A total of 9 RCTs reported MACE, which was defined as a composite of cardiovascular death (CV death), non-fatal ischemic stroke, and non-fatal MI. A total of 11 RCTs reported CV death, 9 RCTs reported MI, 10 RCTs reported stroke, and 9 RCTs reported revascularization, respectively. In comparison with the control group, omega-3 FA supplementation treatment reduced the risk of MACE by 5% (RR; 0.95; CI: 0.91–0.99; p for heterogeneity 0.27; I² = 20%; p = 0.03), the risk of CV death by 6% (RR; 0.94; CI: 0.89–0.99; p for heterogeneity 0.21; I² = 25%; p = 0.02), and the risk of MI by 14% (RR; 0.86; CI: 0.79–0.93; p for heterogeneity 0.28; I² = 19%; p < 0.01) (Figure 4). However, the incidence of stroke and revascularization was not significantly different between omega-3 FA supplementation treatment group and control group (stroke: RR; 0.97; CI: 0.90–1.05; p for heterogeneity 0.23; I² = 23%; p = 0.49 and revascularization: RR; 0.96; CI: 0.92–1.01; p for heterogeneity 0.45; I² = 0; p = 0.13, respectively) (Supplementary Figure S1).

FIGURE 4

Figure 4. Comparison of omega-3 FA supplementation vs. control group on the risks of (A) MACE; (B) CV death; (C) MI. MACEs, major adverse cardiovascular events; CV death, cardiovascular death; MI, myocardial infarction.

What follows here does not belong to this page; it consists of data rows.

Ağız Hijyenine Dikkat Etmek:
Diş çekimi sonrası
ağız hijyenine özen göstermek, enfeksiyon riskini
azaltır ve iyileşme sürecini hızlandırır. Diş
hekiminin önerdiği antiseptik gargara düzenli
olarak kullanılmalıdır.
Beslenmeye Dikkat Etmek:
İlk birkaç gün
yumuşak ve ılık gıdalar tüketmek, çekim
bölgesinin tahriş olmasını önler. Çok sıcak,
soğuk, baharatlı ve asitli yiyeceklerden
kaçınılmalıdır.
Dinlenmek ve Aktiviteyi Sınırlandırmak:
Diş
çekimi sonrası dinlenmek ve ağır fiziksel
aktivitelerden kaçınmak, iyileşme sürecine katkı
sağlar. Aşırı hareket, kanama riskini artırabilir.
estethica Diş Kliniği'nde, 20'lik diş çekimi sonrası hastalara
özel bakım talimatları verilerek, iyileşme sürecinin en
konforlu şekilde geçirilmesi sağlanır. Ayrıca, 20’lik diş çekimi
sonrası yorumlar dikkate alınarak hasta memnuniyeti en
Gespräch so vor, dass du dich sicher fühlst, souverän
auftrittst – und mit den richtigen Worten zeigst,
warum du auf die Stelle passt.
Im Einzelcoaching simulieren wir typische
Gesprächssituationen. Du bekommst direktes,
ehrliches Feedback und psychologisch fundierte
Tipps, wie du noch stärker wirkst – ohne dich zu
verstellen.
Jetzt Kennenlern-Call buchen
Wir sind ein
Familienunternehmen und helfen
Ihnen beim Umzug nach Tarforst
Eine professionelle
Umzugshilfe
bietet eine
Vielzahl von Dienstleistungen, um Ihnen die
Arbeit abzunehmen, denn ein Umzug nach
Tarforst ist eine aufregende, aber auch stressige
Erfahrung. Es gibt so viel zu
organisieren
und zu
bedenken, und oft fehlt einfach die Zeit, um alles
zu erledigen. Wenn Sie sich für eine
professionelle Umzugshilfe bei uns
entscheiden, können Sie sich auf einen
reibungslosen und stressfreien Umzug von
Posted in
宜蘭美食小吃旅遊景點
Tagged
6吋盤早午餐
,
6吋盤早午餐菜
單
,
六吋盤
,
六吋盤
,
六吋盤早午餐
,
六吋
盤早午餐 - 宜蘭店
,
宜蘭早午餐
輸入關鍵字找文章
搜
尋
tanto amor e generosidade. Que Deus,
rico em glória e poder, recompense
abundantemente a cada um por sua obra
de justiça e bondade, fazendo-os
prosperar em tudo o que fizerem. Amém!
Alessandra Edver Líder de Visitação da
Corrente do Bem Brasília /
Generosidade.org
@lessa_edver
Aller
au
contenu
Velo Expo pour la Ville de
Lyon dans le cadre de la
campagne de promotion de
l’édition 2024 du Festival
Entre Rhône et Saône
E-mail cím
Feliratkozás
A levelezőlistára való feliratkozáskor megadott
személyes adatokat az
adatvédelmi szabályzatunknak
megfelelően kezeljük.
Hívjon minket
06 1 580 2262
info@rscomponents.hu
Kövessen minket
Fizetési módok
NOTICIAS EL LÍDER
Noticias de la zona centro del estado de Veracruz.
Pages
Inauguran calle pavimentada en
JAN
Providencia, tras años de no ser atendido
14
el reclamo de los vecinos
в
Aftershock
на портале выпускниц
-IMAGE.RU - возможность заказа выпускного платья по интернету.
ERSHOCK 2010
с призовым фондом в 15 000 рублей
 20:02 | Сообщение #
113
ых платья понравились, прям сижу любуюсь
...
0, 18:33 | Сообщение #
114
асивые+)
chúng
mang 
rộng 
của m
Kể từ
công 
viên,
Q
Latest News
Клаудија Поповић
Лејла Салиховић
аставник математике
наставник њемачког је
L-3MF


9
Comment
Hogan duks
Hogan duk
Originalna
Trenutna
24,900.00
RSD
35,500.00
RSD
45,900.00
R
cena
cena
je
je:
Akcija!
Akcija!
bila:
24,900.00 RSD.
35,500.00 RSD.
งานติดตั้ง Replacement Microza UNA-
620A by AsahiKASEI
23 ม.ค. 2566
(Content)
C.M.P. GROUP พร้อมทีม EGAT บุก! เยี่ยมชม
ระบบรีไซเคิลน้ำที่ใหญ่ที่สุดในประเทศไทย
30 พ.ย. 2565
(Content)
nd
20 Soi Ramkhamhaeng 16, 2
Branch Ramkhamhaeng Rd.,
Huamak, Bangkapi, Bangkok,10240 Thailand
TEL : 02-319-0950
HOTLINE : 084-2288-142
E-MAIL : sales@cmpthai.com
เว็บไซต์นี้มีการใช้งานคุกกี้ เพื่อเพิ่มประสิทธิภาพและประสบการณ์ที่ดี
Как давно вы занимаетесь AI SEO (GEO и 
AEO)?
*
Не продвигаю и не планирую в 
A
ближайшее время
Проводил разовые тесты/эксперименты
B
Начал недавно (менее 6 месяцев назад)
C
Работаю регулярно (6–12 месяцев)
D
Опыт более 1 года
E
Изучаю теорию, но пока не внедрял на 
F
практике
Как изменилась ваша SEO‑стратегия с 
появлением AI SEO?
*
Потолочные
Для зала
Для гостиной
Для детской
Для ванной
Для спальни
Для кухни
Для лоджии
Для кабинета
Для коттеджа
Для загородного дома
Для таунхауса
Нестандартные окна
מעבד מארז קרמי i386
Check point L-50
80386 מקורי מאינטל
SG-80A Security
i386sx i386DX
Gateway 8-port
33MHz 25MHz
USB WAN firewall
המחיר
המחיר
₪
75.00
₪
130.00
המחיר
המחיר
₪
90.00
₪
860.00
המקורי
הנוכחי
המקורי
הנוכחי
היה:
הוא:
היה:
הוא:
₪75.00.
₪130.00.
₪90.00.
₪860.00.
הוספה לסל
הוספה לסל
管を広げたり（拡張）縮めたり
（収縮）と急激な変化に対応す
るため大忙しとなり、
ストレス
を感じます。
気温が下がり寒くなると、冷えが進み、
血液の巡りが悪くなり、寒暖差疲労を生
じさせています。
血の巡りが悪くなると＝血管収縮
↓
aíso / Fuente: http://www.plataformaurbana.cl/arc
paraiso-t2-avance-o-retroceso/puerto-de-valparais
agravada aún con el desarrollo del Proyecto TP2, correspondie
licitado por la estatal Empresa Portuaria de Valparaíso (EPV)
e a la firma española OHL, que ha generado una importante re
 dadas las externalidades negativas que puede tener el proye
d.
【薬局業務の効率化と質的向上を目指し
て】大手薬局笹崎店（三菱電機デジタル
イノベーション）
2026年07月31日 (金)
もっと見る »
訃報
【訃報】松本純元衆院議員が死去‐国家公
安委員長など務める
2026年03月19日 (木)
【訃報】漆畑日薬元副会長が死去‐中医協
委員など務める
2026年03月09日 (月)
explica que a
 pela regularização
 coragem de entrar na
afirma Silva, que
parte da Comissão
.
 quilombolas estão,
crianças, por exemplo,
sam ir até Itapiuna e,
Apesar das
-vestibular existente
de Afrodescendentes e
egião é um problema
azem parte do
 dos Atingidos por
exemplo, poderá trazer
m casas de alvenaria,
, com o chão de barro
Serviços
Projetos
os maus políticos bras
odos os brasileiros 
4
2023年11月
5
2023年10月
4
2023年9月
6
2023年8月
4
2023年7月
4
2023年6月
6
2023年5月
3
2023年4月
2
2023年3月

According to the low heterogeneity of included RCTs, a fixed-effects model was utilized to analyze data. Meanwhile, we used a random-effects model to perform the same analysis. The results analyzed by the random-effects model are consistent with those of the fixed-effects model, confirming the robustness of current results (Figures 3, 4; Supplementary Figure S1).

Subgroup Analysis

Development Stage of CHD

Three RCTs enrolled 10,481 patients who had an MI within the previous 3 months (19, 21, 28), four RCTs enrolled 27,036 patients with confirmed CHD (11, 22, 23, 26), and the other seven studies included 97,774 subjects with high CHD risks (7, 12, 13, 20, 24, 25, 27). If an RCT included subjects with different development stages of CHD and the RCT included the largest number of people at a certain development stage of CHD, then the RCT was included in the corresponding subgroup of the certain development stage of CHD. The JELIS and STRENGTH trials included many subjects with high risks of CHD and also a small number of subjects with confirmed CHD (7, 12). However, no specific subgroup outcomes were reported; therefore, we included them in the subgroup of high risks of CHD. As the number of patients with CHD in REDUCE-IT trial was larger than subjects with high risks of CHD, this RCT was classified into CHD subgroup in our meta-analysis (11). Although ALPHA OMEGA included all patients with MI, we still included them in the CHD subgroup for the participants undergone MI more than 3 months (22).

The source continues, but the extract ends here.